(Transcribed page contents)
== Segment start ==
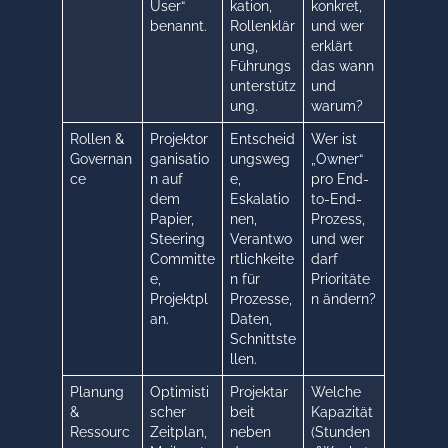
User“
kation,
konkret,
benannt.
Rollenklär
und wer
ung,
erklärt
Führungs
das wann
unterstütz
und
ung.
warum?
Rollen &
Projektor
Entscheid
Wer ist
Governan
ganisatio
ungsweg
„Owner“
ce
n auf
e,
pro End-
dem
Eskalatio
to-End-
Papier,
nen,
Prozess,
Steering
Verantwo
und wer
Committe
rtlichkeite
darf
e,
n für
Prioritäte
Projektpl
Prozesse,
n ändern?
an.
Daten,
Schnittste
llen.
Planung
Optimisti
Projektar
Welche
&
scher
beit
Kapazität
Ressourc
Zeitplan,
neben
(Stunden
== Segment end ==
== Segment start ==
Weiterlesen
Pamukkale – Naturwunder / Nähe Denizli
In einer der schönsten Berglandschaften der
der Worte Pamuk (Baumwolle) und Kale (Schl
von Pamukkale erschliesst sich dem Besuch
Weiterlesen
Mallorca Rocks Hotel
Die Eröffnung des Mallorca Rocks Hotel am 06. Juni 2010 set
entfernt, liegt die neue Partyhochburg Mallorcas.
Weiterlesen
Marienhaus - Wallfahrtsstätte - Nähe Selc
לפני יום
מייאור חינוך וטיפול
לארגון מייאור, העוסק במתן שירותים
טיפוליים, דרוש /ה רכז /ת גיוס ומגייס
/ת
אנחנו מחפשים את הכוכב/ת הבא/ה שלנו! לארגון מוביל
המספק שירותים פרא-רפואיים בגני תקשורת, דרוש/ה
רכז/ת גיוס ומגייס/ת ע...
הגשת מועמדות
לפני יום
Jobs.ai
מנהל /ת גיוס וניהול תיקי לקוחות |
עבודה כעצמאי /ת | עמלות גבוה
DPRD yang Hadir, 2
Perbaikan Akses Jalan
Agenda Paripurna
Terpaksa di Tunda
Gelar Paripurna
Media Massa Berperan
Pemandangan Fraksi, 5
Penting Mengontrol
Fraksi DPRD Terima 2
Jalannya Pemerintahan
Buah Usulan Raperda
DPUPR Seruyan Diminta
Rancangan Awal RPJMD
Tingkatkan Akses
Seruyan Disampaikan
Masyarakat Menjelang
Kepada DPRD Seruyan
== Segment end ==
== Segment start ==
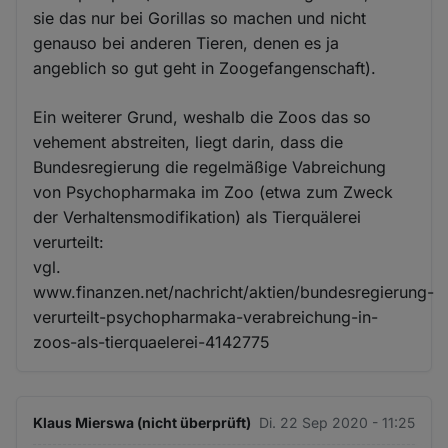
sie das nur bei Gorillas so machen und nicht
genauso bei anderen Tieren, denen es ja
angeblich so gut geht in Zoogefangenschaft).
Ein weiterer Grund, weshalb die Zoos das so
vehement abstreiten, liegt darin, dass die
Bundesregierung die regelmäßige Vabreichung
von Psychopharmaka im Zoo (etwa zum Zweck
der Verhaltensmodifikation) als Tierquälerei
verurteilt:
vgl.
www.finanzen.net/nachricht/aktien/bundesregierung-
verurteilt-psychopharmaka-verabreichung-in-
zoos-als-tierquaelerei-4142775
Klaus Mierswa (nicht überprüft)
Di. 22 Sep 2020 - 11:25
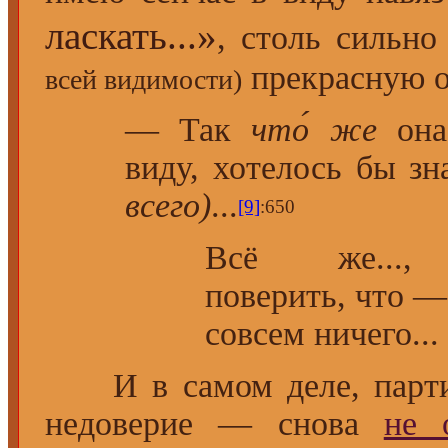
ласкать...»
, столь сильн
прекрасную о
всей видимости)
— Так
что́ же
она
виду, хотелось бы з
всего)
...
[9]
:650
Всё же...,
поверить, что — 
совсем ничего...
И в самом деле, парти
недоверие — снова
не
== Segment end ==
ACTION ITEM:
Retype only the stretch of lines above starting at the one with "Marienhaus - Wallfahrtsstätte - Nähe Selc" and stopping at the one with "Masyarakat Menjelang", exactly as written, with both kept.

ANSWER SPACE:
Marienhaus - Wallfahrtsstätte - Nähe Selc
לפני יום
מייאור חינוך וטיפול
לארגון מייאור, העוסק במתן שירותים
טיפוליים, דרוש /ה רכז /ת גיוס ומגייס
/ת
אנחנו מחפשים את הכוכב/ת הבא/ה שלנו! לארגון מוביל
המספק שירותים פרא-רפואיים בגני תקשורת, דרוש/ה
רכז/ת גיוס ומגייס/ת ע...
הגשת מועמדות
לפני יום
Jobs.ai
מנהל /ת גיוס וניהול תיקי לקוחות |
עבודה כעצמאי /ת | עמלות גבוה
DPRD yang Hadir, 2
Perbaikan Akses Jalan
Agenda Paripurna
Terpaksa di Tunda
Gelar Paripurna
Media Massa Berperan
Pemandangan Fraksi, 5
Penting Mengontrol
Fraksi DPRD Terima 2
Jalannya Pemerintahan
Buah Usulan Raperda
DPUPR Seruyan Diminta
Rancangan Awal RPJMD
Tingkatkan Akses
Seruyan Disampaikan
Masyarakat Menjelang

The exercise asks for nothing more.